Start of Block

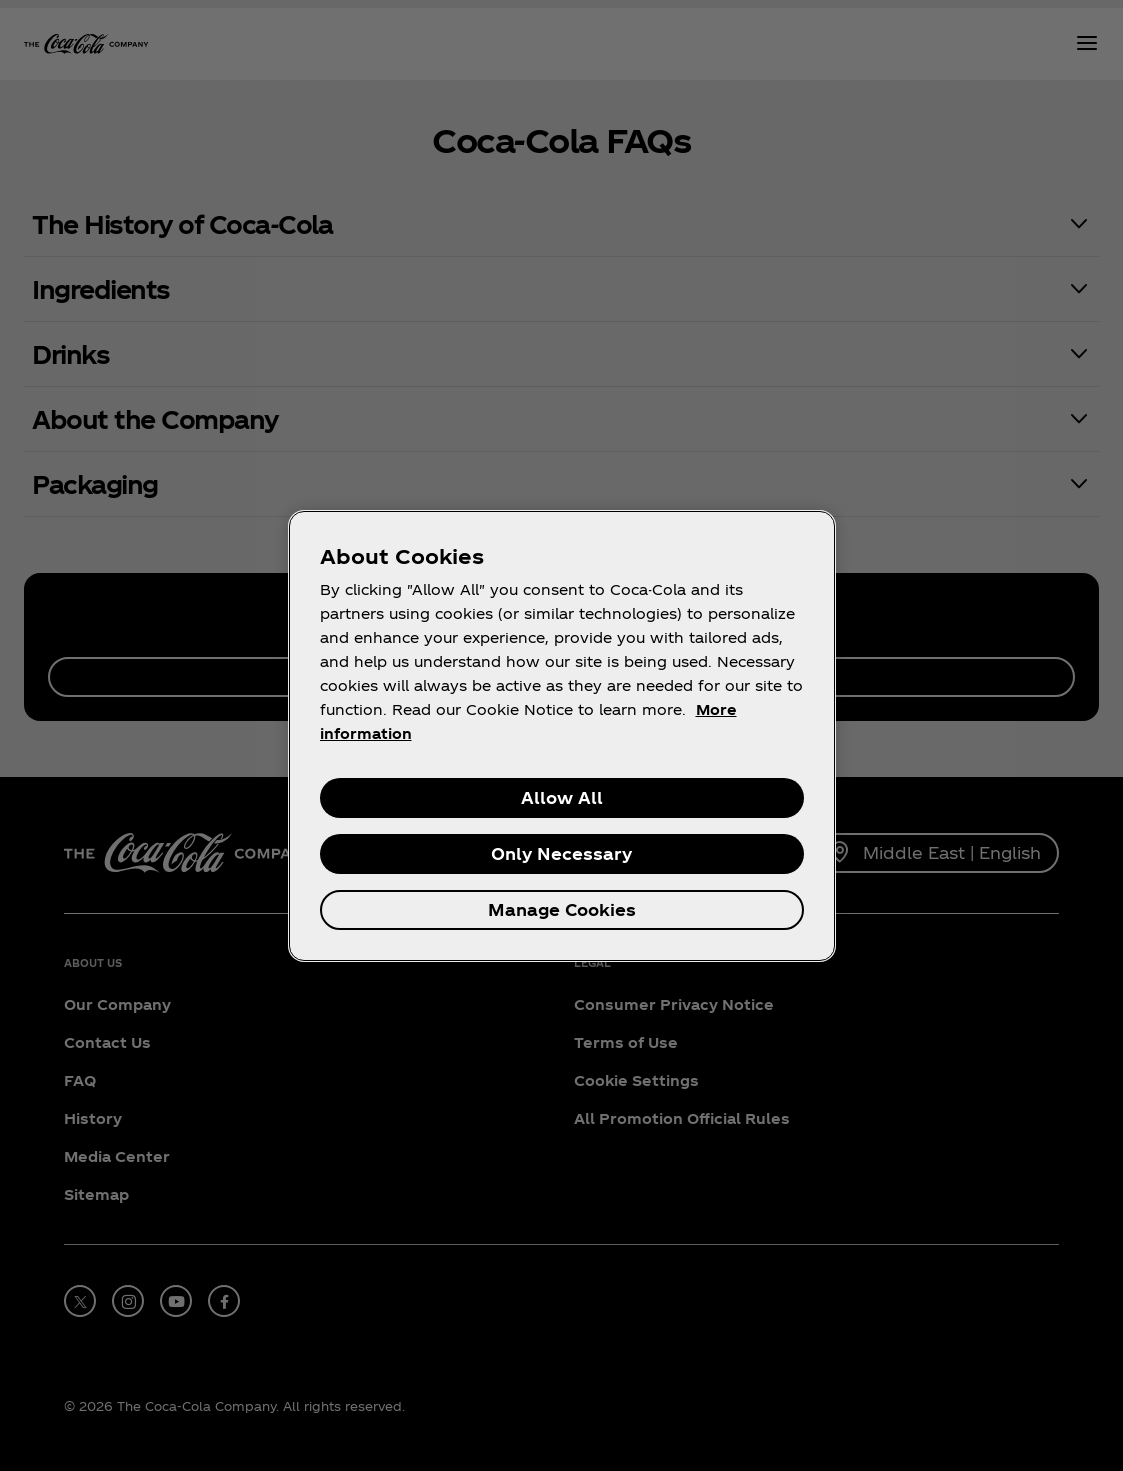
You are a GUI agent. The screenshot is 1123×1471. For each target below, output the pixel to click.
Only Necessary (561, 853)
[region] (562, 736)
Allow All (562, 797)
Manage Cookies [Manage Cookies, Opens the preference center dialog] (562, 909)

End of Block
Start of Block

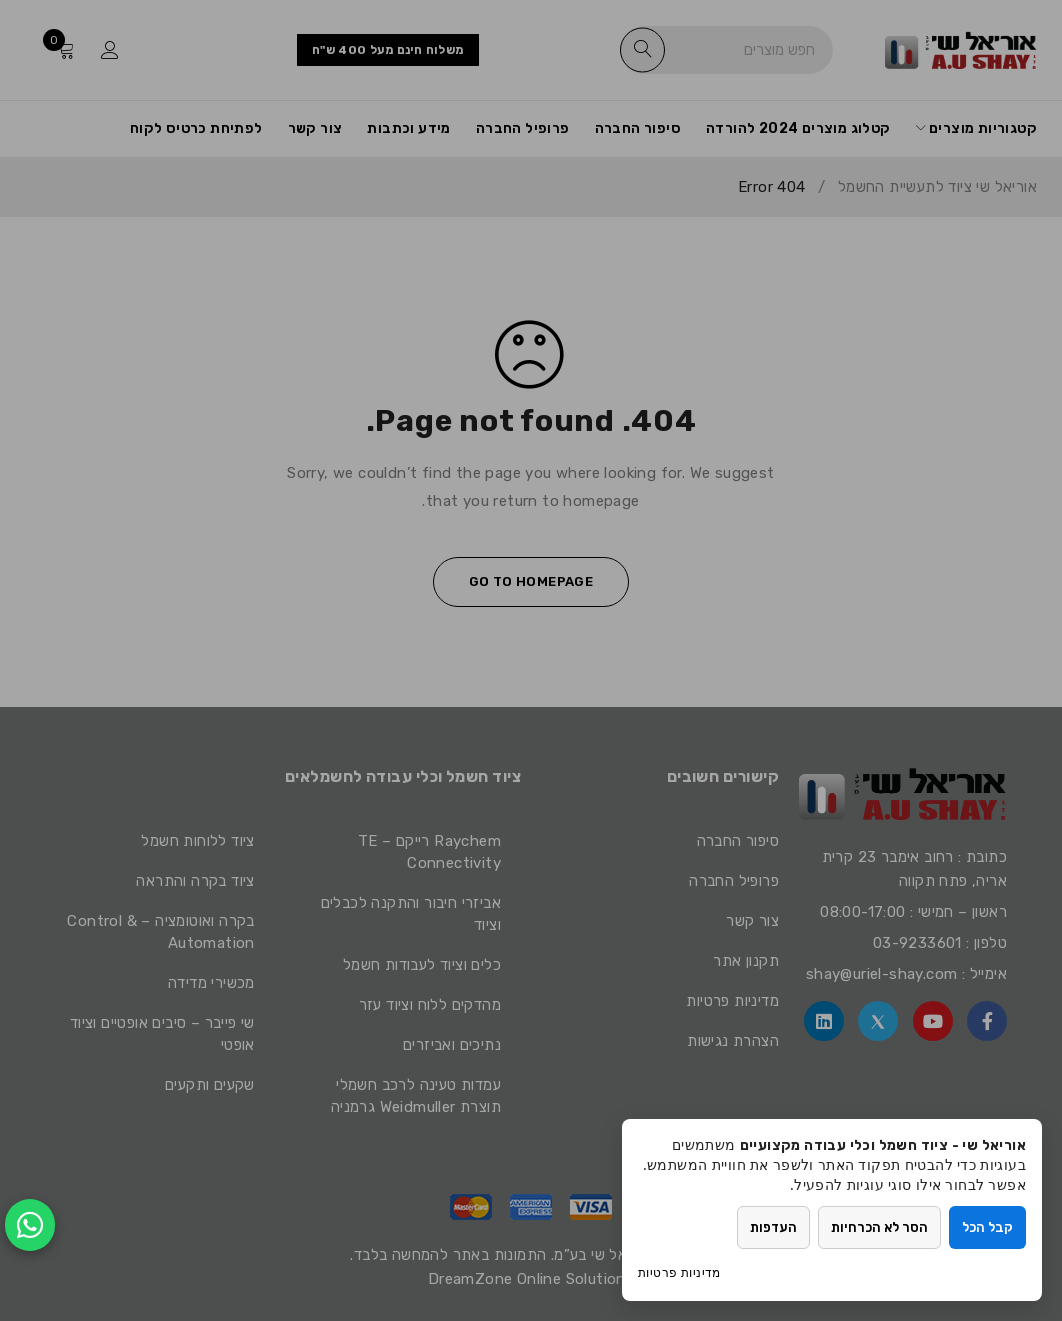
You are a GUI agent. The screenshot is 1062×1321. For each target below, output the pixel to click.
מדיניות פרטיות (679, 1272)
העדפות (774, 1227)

End of Block

The problem:
In the material above, each line with the word "screenshot" should be copied.

Reply:
You are a GUI agent. The screenshot is 1123×1471. For each target below, output the pixel to click.
You are a GUI agent. The screenshot is 1062×1321. For each target below, output the pixel to click.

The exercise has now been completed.